Ce qu'il faut retenir
- Maserati, filiale du groupe Stellantis, attire l’attention de BYD pour un potentiel rachat.
- Stellantis a réaffirmé que Maserati n’était « pas à vendre », selon Frandroid.
- BYD, leader chinois des véhicules électriques, cherche à renforcer sa présence en Europe.
- Le constructeur chinois pourrait être prêt à débourser une somme importante pour acquérir Maserati.
Un intérêt chinois qui ne date pas d’hier
Les rumeurs concernant un intérêt de BYD pour Maserati circulent depuis plusieurs mois déjà. Le géant asiatique, qui a déjà acquis une réputation mondiale dans le domaine des véhicules électriques, cherche à étendre son influence sur le marché européen. Maserati, malgré son héritage prestigieux, traverse une période compliquée, marquée par des ventes en baisse et des pertes financières répétées. Autant dire que l’idée d’un rachat par un acteur aussi puissant que BYD pourrait sembler tentante pour ses actionnaires.
Pourtant, selon les informations rapportées par Frandroid, Stellantis n’entend pas céder Maserati, malgré les difficultés rencontrées par la marque italienne. Le groupe dirigé par Carlos Tavares a d’ailleurs réagi avec fermeté, comme en témoigne la phrase choc : « Maserati n’est pas à vendre », une déclaration qui marque clairement sa position.
Stellantis défend son patrimoine industriel
Stellantis, né de la fusion entre PSA et Fiat Chrysler, considère Maserati comme un joyau de son portefeuille. La marque au trident, bien que modeste en volume de ventes, incarne l’excellence italienne et une image haut de gamme qui complète parfaitement les autres enseignes du groupe, comme Peugeot, Citroën ou encore Jeep. Pour Stellantis, vendre Maserati reviendrait à se priver d’un symbole fort de son identité industrielle et commerciale.
D’autant que le contexte actuel, marqué par une concurrence accrue dans le segment des véhicules premium, rend une telle décision encore plus délicate. Les analystes soulignent que Stellantis mise sur une relance de Maserati, notamment via le développement de modèles électriques, pour redresser la barre. Une stratégie qui pourrait être compromise si la marque était cédée à un concurrent.
« Maserati n’est pas à vendre. Stellantis reste déterminé à faire de cette marque un acteur clé de son portefeuille, notamment dans le segment des véhicules premium et électriques. » — Déclaration rapportée par Frandroid
BYD face aux défis d’un rachat
Si BYD venait à concrétiser son intérêt pour Maserati, le groupe chinois devrait affronter plusieurs obstacles. Le premier concerne le prix de la transaction, estimé à plusieurs milliards d’euros. Ensuite, l’intégration d’une marque italienne dans un groupe chinois pourrait susciter des résistances, tant du côté des clients que des partenaires industriels de Maserati.

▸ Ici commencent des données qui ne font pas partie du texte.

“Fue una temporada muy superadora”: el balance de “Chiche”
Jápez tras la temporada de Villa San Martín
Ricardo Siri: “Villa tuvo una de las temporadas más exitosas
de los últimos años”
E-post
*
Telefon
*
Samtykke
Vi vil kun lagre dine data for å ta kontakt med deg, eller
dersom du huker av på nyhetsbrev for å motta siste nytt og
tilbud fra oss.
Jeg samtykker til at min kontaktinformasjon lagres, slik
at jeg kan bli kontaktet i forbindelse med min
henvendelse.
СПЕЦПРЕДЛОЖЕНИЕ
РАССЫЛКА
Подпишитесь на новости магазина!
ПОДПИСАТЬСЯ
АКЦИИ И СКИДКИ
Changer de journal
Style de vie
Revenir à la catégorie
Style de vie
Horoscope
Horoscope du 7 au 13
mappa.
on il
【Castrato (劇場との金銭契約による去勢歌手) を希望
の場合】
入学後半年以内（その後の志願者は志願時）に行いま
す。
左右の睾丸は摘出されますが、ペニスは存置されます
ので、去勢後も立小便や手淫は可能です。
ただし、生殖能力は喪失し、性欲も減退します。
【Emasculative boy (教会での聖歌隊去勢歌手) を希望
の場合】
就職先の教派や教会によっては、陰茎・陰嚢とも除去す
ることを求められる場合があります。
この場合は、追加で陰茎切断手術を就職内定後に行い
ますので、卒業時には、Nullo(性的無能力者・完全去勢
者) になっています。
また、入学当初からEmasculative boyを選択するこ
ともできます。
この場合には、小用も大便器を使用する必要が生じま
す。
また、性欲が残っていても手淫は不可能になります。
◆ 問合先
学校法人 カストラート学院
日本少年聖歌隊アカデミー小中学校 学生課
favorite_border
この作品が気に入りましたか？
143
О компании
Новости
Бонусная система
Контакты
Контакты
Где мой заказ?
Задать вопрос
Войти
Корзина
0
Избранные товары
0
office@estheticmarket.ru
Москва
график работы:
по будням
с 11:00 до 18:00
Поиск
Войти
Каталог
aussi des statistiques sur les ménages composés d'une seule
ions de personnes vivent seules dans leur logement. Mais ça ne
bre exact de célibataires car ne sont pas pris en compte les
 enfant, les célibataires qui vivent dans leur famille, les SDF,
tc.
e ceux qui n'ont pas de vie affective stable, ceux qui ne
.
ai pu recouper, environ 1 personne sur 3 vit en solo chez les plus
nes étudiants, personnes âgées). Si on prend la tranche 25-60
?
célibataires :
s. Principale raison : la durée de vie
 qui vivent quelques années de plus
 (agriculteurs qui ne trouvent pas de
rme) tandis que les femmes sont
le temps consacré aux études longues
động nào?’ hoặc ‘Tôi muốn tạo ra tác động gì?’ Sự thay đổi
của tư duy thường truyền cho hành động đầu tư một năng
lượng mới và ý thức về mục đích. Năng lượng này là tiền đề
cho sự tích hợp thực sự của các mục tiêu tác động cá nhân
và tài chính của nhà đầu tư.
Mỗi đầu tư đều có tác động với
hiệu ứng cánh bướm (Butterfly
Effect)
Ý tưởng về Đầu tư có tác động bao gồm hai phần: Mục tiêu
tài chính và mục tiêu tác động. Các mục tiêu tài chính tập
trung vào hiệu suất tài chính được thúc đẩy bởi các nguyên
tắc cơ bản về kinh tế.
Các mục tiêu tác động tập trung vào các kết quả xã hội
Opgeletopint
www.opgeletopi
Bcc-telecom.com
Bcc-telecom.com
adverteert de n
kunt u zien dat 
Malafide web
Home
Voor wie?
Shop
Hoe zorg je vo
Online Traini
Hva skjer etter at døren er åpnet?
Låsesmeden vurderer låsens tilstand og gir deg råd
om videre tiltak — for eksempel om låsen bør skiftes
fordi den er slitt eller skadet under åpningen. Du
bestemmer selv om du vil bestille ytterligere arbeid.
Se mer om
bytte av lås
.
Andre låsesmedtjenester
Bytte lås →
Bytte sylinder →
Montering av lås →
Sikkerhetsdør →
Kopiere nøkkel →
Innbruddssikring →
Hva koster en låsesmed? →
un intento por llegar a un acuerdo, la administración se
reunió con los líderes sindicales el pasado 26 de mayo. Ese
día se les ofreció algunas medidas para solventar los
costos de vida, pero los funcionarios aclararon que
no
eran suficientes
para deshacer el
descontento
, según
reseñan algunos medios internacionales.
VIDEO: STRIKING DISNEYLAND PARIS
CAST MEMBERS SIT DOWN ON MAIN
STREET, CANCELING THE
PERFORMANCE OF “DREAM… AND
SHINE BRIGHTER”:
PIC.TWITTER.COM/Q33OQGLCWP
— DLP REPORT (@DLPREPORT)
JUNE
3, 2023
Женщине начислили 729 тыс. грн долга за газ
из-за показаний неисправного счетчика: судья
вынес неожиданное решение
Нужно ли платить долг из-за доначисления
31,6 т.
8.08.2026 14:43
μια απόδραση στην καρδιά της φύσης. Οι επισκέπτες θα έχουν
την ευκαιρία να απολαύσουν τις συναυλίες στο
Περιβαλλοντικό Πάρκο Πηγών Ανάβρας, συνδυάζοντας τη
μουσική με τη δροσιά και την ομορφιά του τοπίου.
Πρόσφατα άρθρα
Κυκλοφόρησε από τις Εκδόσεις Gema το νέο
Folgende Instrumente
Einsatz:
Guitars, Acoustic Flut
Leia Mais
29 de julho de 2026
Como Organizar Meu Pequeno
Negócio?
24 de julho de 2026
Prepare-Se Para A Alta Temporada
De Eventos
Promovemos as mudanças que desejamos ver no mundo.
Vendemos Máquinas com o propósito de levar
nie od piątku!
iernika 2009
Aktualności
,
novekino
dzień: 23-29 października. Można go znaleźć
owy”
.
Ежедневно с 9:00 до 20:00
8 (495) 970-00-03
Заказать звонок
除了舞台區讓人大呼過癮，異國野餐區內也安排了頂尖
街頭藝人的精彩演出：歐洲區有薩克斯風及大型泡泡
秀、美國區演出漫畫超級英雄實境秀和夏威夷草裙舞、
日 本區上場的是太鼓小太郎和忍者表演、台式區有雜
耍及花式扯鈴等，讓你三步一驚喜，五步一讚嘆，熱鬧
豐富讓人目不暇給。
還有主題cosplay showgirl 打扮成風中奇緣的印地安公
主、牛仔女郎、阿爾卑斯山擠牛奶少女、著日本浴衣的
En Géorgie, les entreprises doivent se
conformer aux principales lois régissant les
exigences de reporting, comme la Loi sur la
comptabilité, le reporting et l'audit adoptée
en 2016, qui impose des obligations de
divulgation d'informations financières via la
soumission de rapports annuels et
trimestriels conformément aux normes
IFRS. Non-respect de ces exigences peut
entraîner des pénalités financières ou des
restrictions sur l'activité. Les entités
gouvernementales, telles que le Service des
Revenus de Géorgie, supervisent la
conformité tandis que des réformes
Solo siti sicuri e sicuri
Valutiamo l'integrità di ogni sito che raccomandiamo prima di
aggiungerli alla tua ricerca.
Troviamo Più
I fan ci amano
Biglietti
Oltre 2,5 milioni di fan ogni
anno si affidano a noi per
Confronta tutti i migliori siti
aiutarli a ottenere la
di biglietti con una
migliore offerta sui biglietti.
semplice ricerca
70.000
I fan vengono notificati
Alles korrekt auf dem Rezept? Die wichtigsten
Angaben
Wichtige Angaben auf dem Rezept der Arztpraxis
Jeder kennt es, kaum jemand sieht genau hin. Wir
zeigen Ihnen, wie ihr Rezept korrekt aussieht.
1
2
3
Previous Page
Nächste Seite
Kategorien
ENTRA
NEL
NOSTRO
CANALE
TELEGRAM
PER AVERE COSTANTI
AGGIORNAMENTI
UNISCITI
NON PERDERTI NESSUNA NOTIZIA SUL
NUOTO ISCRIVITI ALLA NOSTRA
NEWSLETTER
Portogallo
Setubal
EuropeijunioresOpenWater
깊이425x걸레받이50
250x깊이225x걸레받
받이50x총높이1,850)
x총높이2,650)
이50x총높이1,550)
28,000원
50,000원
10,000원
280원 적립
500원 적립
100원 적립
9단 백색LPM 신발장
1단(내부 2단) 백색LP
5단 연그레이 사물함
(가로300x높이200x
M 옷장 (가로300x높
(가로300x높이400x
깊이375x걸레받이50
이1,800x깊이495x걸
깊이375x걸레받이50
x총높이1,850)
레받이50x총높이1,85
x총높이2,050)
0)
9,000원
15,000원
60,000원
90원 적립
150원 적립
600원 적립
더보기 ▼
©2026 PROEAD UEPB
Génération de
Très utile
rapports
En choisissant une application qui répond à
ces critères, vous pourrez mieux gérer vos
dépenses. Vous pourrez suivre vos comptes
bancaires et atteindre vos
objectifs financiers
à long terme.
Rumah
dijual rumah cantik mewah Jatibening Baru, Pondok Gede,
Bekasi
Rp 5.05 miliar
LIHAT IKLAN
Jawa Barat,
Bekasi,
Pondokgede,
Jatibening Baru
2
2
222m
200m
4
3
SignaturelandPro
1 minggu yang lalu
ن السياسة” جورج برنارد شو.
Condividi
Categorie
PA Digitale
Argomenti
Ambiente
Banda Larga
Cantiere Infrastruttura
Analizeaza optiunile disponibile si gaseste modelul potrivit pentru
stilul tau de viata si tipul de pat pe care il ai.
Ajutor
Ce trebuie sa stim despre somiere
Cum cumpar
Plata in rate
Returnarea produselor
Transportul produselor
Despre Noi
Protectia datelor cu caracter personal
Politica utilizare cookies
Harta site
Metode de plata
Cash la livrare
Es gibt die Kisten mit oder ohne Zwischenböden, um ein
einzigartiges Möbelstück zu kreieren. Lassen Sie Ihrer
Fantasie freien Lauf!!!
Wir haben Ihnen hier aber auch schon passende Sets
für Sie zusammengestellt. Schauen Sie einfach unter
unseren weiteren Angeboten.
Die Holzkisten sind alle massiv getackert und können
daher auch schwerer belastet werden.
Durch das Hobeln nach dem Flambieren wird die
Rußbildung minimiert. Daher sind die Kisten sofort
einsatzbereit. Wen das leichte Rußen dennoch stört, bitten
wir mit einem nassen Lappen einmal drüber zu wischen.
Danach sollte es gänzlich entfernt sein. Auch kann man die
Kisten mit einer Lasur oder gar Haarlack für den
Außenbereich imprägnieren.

Enfin, les régulateurs européens pourraient scruter de près une telle opération, surtout si elle est perçue comme une tentative de prise de contrôle par un acteur étranger sur un symbole industriel italien. Une approbation n’est donc pas garantie, et BYD devra probablement négocier avec Stellantis pour trouver un terrain d’entente.
Quoi qu’il en soit, cette affaire rappelle que les marques automobiles historiques, même en difficulté, restent des enjeux stratégiques majeurs pour les géants de l’industrie.
BYD, leader chinois des véhicules électriques, cherche à renforcer sa présence sur le marché européen. Maserati, malgré ses difficultés, représente une marque prestigieuse avec un héritage industriel important, ce qui pourrait faciliter l’implantation de BYD en Europe.
Le principal obstacle est la position de Stellantis, actuel propriétaire de Maserati, qui a clairement indiqué que la marque n’était « pas à vendre ». Une transaction dépendrait donc d’une négociation entre BYD et Stellantis, ainsi que de l’approbation des régulateurs européens.